[Page images and extracted text]

------------

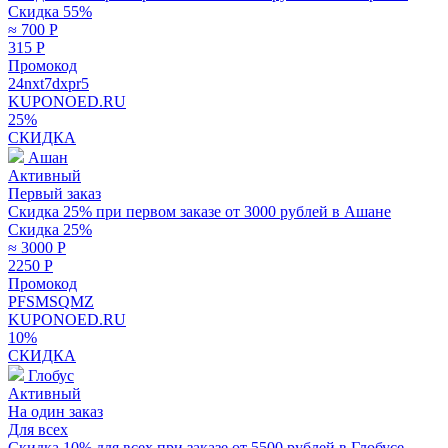
Скидка 55%
≈ 700
Р
315
Р
Промокод
24nxt7dxpr5
KUPONOED.RU
25%
СКИДКА
Ашан
Активный
Первый заказ
Скидка 25% при первом заказе от 3000 рублей в Ашане
Скидка 25%
≈ 3000
Р
2250
Р
Промокод
PFSMSQMZ
KUPONOED.RU
10%
СКИДКА
Глобус
Активный
На один заказ
Для всех
Скидка 10% для всех при заказе от 5500 рублей в Глобусе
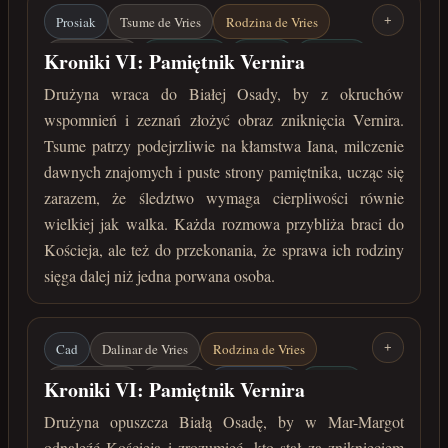
Prosiak
Tsume de Vries
Rodzina de Vries
+
Vernir / Ragn
Biała Osada
Kościej
Śledztwo
Kroniki VI: Pamiętnik Vernira
koniec marca 222 roku po Zaćmieniu
Drużyna wraca do Białej Osady, by z okruchów
wspomnień i zeznań złożyć obraz zniknięcia Vernira.
Tsume patrzy podejrzliwie na kłamstwa Iana, milczenie
dawnych znajomych i puste strony pamiętnika, ucząc się
zarazem, że śledztwo wymaga cierpliwości równie
wielkiej jak walka. Każda rozmowa przybliża braci do
Kościeja, ale też do przekonania, że sprawa ich rodziny
sięga dalej niż jedna porwana osoba.
Cad
Dalinar de Vries
Rodzina de Vries
+
Vernir / Ragn
Camaral
Mar-Margot
Kościej
Kroniki VI: Pamiętnik Vernira
Robert de Vries
Pamiętnik Vernira
Drużyna opuszcza Białą Osadę, by w Mar-Margot
odnaleźć Kościeja i zrozumieć, kto stał za zniknięciem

------------

Task: Set the preceding data down again word for word, omitting images.

Answer to the problem:
Скидка 55%
≈ 700
Р
315
Р
Промокод
24nxt7dxpr5
KUPONOED.RU
25%
СКИДКА
Ашан
Активный
Первый заказ
Скидка 25% при первом заказе от 3000 рублей в Ашане
Скидка 25%
≈ 3000
Р
2250
Р
Промокод
PFSMSQMZ
KUPONOED.RU
10%
СКИДКА
Глобус
Активный
На один заказ
Для всех
Скидка 10% для всех при заказе от 5500 рублей в Глобусе
Prosiak
Tsume de Vries
Rodzina de Vries
+
Vernir / Ragn
Biała Osada
Kościej
Śledztwo
Kroniki VI: Pamiętnik Vernira
koniec marca 222 roku po Zaćmieniu
Drużyna wraca do Białej Osady, by z okruchów
wspomnień i zeznań złożyć obraz zniknięcia Vernira.
Tsume patrzy podejrzliwie na kłamstwa Iana, milczenie
dawnych znajomych i puste strony pamiętnika, ucząc się
zarazem, że śledztwo wymaga cierpliwości równie
wielkiej jak walka. Każda rozmowa przybliża braci do
Kościeja, ale też do przekonania, że sprawa ich rodziny
sięga dalej niż jedna porwana osoba.
Cad
Dalinar de Vries
Rodzina de Vries
+
Vernir / Ragn
Camaral
Mar-Margot
Kościej
Kroniki VI: Pamiętnik Vernira
Robert de Vries
Pamiętnik Vernira
Drużyna opuszcza Białą Osadę, by w Mar-Margot
odnaleźć Kościeja i zrozumieć, kto stał za zniknięciem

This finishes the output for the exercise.